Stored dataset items
········

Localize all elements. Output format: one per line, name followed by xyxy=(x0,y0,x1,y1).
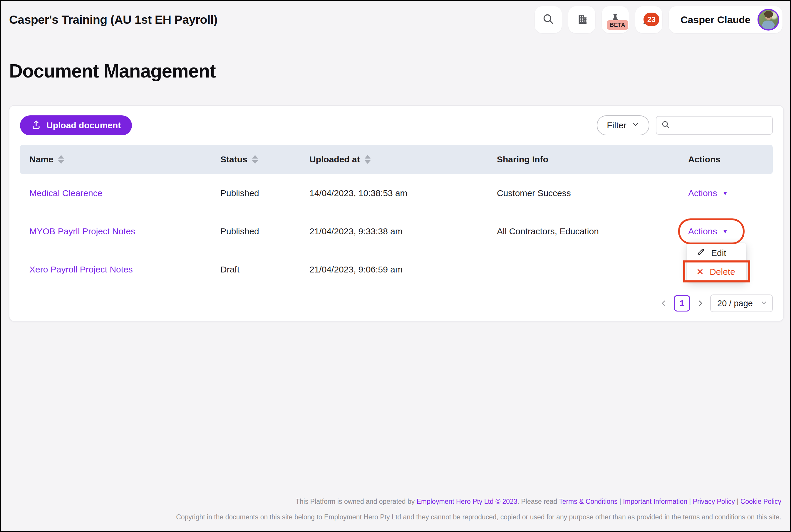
page-number-button[interactable]: 1 xyxy=(674,295,690,311)
organisation-button[interactable] xyxy=(568,6,595,33)
page-size-select[interactable]: 20 / page xyxy=(710,294,773,312)
column-header-status[interactable]: Status xyxy=(220,154,309,165)
actions-dropdown-menu: Edit ✕ Delete xyxy=(687,243,746,282)
caret-down-icon: ▼ xyxy=(722,191,728,196)
user-name: Casper Claude xyxy=(681,14,751,25)
top-bar-actions: BETA 23 Casper Claude xyxy=(535,6,783,33)
notifications-button[interactable]: 23 xyxy=(635,6,662,33)
footer-link-cookie-policy[interactable]: Cookie Policy xyxy=(740,498,781,505)
footer-separator: | xyxy=(618,498,623,505)
footer-link-important-information[interactable]: Important Information xyxy=(623,498,687,505)
filter-label: Filter xyxy=(607,120,626,130)
menu-item-delete[interactable]: ✕ Delete xyxy=(687,263,746,281)
labs-beta-button[interactable]: BETA xyxy=(602,6,629,33)
status-cell: Published xyxy=(220,226,309,236)
search-icon xyxy=(661,120,670,131)
uploaded-at-cell: 21/04/2023, 9:06:59 am xyxy=(309,265,497,274)
uploaded-at-cell: 14/04/2023, 10:38:53 am xyxy=(309,188,497,198)
footer: This Platform is owned and operated by E… xyxy=(176,498,781,521)
column-header-actions: Actions xyxy=(688,154,764,165)
footer-line-1: This Platform is owned and operated by E… xyxy=(176,498,781,506)
sort-icon[interactable] xyxy=(365,155,370,164)
document-link[interactable]: Xero Payroll Project Notes xyxy=(30,265,133,274)
x-icon: ✕ xyxy=(696,267,704,276)
previous-page-button[interactable] xyxy=(660,299,668,307)
pencil-icon xyxy=(696,248,705,259)
document-search-input[interactable] xyxy=(674,120,768,130)
filter-dropdown[interactable]: Filter xyxy=(597,115,649,135)
sort-icon[interactable] xyxy=(252,155,258,164)
avatar xyxy=(757,9,779,31)
upload-document-label: Upload document xyxy=(47,120,121,130)
footer-separator: | xyxy=(687,498,693,505)
uploaded-at-cell: 21/04/2023, 9:33:38 am xyxy=(309,226,497,236)
user-menu[interactable]: Casper Claude xyxy=(669,6,783,33)
caret-down-icon: ▼ xyxy=(722,229,728,234)
document-link[interactable]: MYOB Payrll Project Notes xyxy=(30,226,135,236)
actions-dropdown-trigger[interactable]: Actions ▼ xyxy=(688,188,728,198)
sharing-info-cell: All Contractors, Education xyxy=(497,226,688,236)
building-icon xyxy=(575,12,589,27)
status-cell: Published xyxy=(220,188,309,198)
sort-icon[interactable] xyxy=(58,155,64,164)
footer-link-employment-hero[interactable]: Employment Hero Pty Ltd © 2023 xyxy=(417,498,517,505)
table-body: Medical Clearence Published 14/04/2023, … xyxy=(20,174,773,289)
beta-badge: BETA xyxy=(607,20,628,30)
footer-line-2: Copyright in the documents on this site … xyxy=(176,513,781,521)
table-row: Medical Clearence Published 14/04/2023, … xyxy=(20,174,773,212)
top-bar: Casper's Training (AU 1st EH Payroll) xyxy=(9,5,783,34)
actions-cell: Actions ▼ Edit xyxy=(688,212,764,250)
footer-text: . Please read xyxy=(517,498,559,505)
table-header-row: Name Status Uploaded at Sharing Info Act… xyxy=(20,145,773,174)
org-title: Casper's Training (AU 1st EH Payroll) xyxy=(9,13,217,27)
actions-cell: Actions ▼ xyxy=(688,174,764,212)
sharing-info-cell: Customer Success xyxy=(497,188,688,198)
upload-icon xyxy=(31,119,41,132)
app-window: Casper's Training (AU 1st EH Payroll) xyxy=(0,0,791,532)
document-link[interactable]: Medical Clearence xyxy=(30,188,102,198)
column-header-sharing-info: Sharing Info xyxy=(497,154,688,165)
column-header-uploaded-at[interactable]: Uploaded at xyxy=(309,154,497,165)
status-cell: Draft xyxy=(220,265,309,274)
footer-separator: | xyxy=(735,498,740,505)
footer-link-terms[interactable]: Terms & Conditions xyxy=(559,498,617,505)
search-icon xyxy=(542,13,555,27)
upload-document-button[interactable]: Upload document xyxy=(20,115,132,135)
document-search xyxy=(656,116,773,135)
toolbar-right: Filter xyxy=(597,115,773,135)
chevron-down-icon xyxy=(760,299,768,308)
pagination: 1 20 / page xyxy=(660,294,773,312)
next-page-button[interactable] xyxy=(696,299,704,307)
chevron-down-icon xyxy=(632,120,639,130)
table-row: Xero Payroll Project Notes Draft 21/04/2… xyxy=(20,250,773,289)
menu-item-edit[interactable]: Edit xyxy=(687,244,746,263)
card-toolbar: Upload document Filter xyxy=(20,115,773,135)
footer-text: This Platform is owned and operated by xyxy=(296,498,417,505)
column-header-name[interactable]: Name xyxy=(30,154,220,165)
notification-count-badge: 23 xyxy=(644,13,659,26)
page-title: Document Management xyxy=(9,60,216,82)
table-row: MYOB Payrll Project Notes Published 21/0… xyxy=(20,212,773,250)
documents-card: Upload document Filter xyxy=(9,105,784,322)
footer-link-privacy-policy[interactable]: Privacy Policy xyxy=(693,498,735,505)
actions-dropdown-trigger[interactable]: Actions ▼ xyxy=(688,226,728,236)
search-button[interactable] xyxy=(535,6,562,33)
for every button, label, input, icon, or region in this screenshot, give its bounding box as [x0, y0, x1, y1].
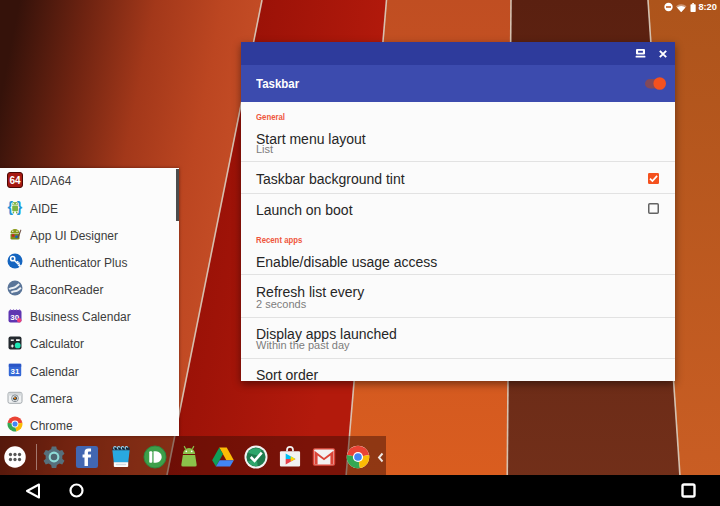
svg-text:31: 31 — [11, 367, 20, 376]
svg-text:64: 64 — [9, 174, 21, 185]
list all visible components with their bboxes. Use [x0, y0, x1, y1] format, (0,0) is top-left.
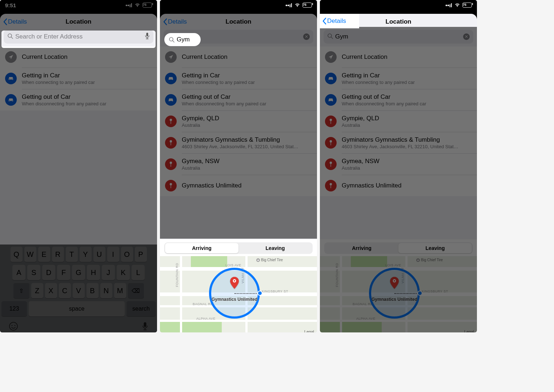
keyboard-row-3-letters: ZXCVBNM: [31, 283, 126, 298]
shift-key[interactable]: ⇧: [13, 283, 29, 298]
result-title: Gymea, NSW: [342, 158, 380, 165]
search-results: Gympie, QLDAustralia Gyminators Gymnasti…: [160, 111, 317, 196]
key-m[interactable]: M: [114, 283, 126, 298]
segment-leaving[interactable]: Leaving: [398, 243, 472, 253]
key-k[interactable]: K: [117, 265, 130, 280]
mic-icon[interactable]: [142, 322, 148, 332]
keyboard-row-2: ASDFGHJKL: [1, 265, 156, 280]
key-i[interactable]: I: [107, 247, 119, 262]
key-j[interactable]: J: [102, 265, 115, 280]
search-result[interactable]: Gymea, NSWAustralia: [320, 154, 477, 175]
segmented-arrive-leave[interactable]: Arriving Leaving: [164, 242, 313, 254]
search-input[interactable]: [335, 33, 461, 40]
map-pin-label: Gymnastics Unlimited: [372, 297, 417, 302]
status-bar: ••ıl 75: [320, 0, 477, 10]
row-getting-in-car[interactable]: Getting in CarWhen connecting to any pai…: [320, 68, 477, 89]
key-w[interactable]: W: [24, 247, 36, 262]
key-a[interactable]: A: [12, 265, 25, 280]
key-f[interactable]: F: [57, 265, 70, 280]
row-getting-out-car[interactable]: Getting out of CarWhen disconnecting fro…: [160, 89, 317, 110]
key-y[interactable]: Y: [80, 247, 92, 262]
segment-arriving[interactable]: Arriving: [325, 243, 398, 253]
key-q[interactable]: Q: [11, 247, 23, 262]
key-b[interactable]: B: [87, 283, 99, 298]
segment-leaving[interactable]: Leaving: [238, 243, 312, 253]
map-preview[interactable]: LOIS AVE KINGSBURY ST BAGNAL RD ALPHA AV…: [320, 256, 477, 332]
result-title: Gympie, QLD: [182, 115, 219, 122]
search-result[interactable]: Gymnastics Unlimited: [320, 175, 477, 196]
key-r[interactable]: R: [52, 247, 64, 262]
keyboard[interactable]: QWERTYUIOP ASDFGHJKL ⇧ ZXCVBNM ⌫ 123 spa…: [0, 245, 157, 332]
svg-point-9: [15, 325, 16, 326]
search-result[interactable]: Gymea, NSWAustralia: [160, 154, 317, 175]
result-sub: Australia: [342, 122, 379, 128]
key-o[interactable]: O: [121, 247, 133, 262]
key-l[interactable]: L: [132, 265, 145, 280]
result-title: Gyminators Gymnastics & Tumbling: [342, 136, 458, 144]
panel-2: ••ıl 75 Details Location ✕ Current Locat…: [160, 0, 317, 332]
row-getting-out-car[interactable]: Getting out of CarWhen disconnecting fro…: [320, 89, 477, 110]
result-title: Gymnastics Unlimited: [342, 182, 401, 189]
back-button[interactable]: Details: [163, 18, 187, 25]
row-getting-out-car[interactable]: Getting out of Car When disconnecting fr…: [0, 89, 157, 110]
key-g[interactable]: G: [72, 265, 85, 280]
cell-icon: ••ıl: [445, 2, 452, 8]
result-title: Gympie, QLD: [342, 115, 379, 122]
key-u[interactable]: U: [93, 247, 105, 262]
row-current-location[interactable]: Current Location: [160, 47, 317, 68]
space-key[interactable]: space: [29, 301, 125, 316]
result-sub: Australia: [182, 122, 219, 128]
key-c[interactable]: C: [59, 283, 71, 298]
clear-icon[interactable]: ✕: [463, 33, 470, 40]
quick-location-list: Current Location Getting in Car When con…: [0, 47, 157, 110]
result-title: Gyminators Gymnastics & Tumbling: [182, 136, 298, 144]
row-title: Current Location: [182, 53, 228, 61]
geofence-handle[interactable]: [257, 291, 262, 296]
row-title: Getting out of Car: [342, 93, 426, 101]
key-e[interactable]: E: [38, 247, 50, 262]
key-n[interactable]: N: [100, 283, 112, 298]
row-sub: When connecting to any paired car: [22, 80, 95, 85]
segmented-arrive-leave[interactable]: Arriving Leaving: [324, 242, 473, 254]
nav-header: Details Location: [0, 14, 157, 30]
backspace-key[interactable]: ⌫: [128, 283, 144, 298]
search-result[interactable]: Gyminators Gymnastics & Tumbling4603 Shi…: [320, 132, 477, 153]
row-getting-in-car[interactable]: Getting in CarWhen connecting to any pai…: [160, 68, 317, 89]
back-label: Details: [168, 18, 187, 25]
row-getting-in-car[interactable]: Getting in Car When connecting to any pa…: [0, 68, 157, 89]
svg-rect-10: [144, 322, 146, 327]
search-result[interactable]: Gympie, QLDAustralia: [320, 111, 477, 132]
geofence-handle[interactable]: [417, 291, 422, 296]
location-arrow-icon: [165, 51, 177, 63]
key-p[interactable]: P: [135, 247, 147, 262]
map-legal-link[interactable]: Legal: [464, 330, 474, 332]
map-preview[interactable]: LOIS AVE KINGSBURY ST BAGNAL RD ALPHA AV…: [160, 256, 317, 332]
numeric-key[interactable]: 123: [1, 301, 27, 316]
svg-point-3: [9, 79, 10, 80]
search-field[interactable]: ✕: [324, 30, 473, 44]
search-key[interactable]: search: [127, 301, 156, 316]
key-x[interactable]: X: [45, 283, 57, 298]
car-icon: [5, 73, 17, 84]
key-z[interactable]: Z: [31, 283, 43, 298]
segment-arriving[interactable]: Arriving: [165, 243, 238, 253]
emoji-icon[interactable]: [9, 322, 18, 332]
wifi-icon: [454, 2, 460, 8]
key-t[interactable]: T: [66, 247, 78, 262]
back-button[interactable]: Details: [3, 18, 27, 25]
key-v[interactable]: V: [73, 283, 85, 298]
key-d[interactable]: D: [42, 265, 55, 280]
row-current-location[interactable]: Current Location: [320, 47, 477, 68]
key-s[interactable]: S: [27, 265, 40, 280]
row-current-location[interactable]: Current Location: [0, 47, 157, 68]
row-title: Current Location: [342, 53, 388, 61]
search-result[interactable]: Gyminators Gymnastics & Tumbling4603 Shi…: [160, 132, 317, 153]
clear-icon[interactable]: ✕: [303, 33, 310, 40]
svg-line-24: [173, 41, 174, 42]
search-result[interactable]: Gympie, QLDAustralia: [160, 111, 317, 132]
key-h[interactable]: H: [87, 265, 100, 280]
location-arrow-icon: [5, 51, 17, 63]
search-result[interactable]: Gymnastics Unlimited: [160, 175, 317, 196]
back-label: Details: [8, 18, 27, 25]
map-legal-link[interactable]: Legal: [304, 330, 314, 332]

········

EXERCISE DIRECTIONS
Search the entries for the word "Payrll" and gather every line where it appears.

RESPONSE BELOW
document-link[interactable]: MYOB Payrll Project Notes xyxy=(30,226,135,236)
table-row: MYOB Payrll Project Notes Published 21/0… xyxy=(20,212,773,250)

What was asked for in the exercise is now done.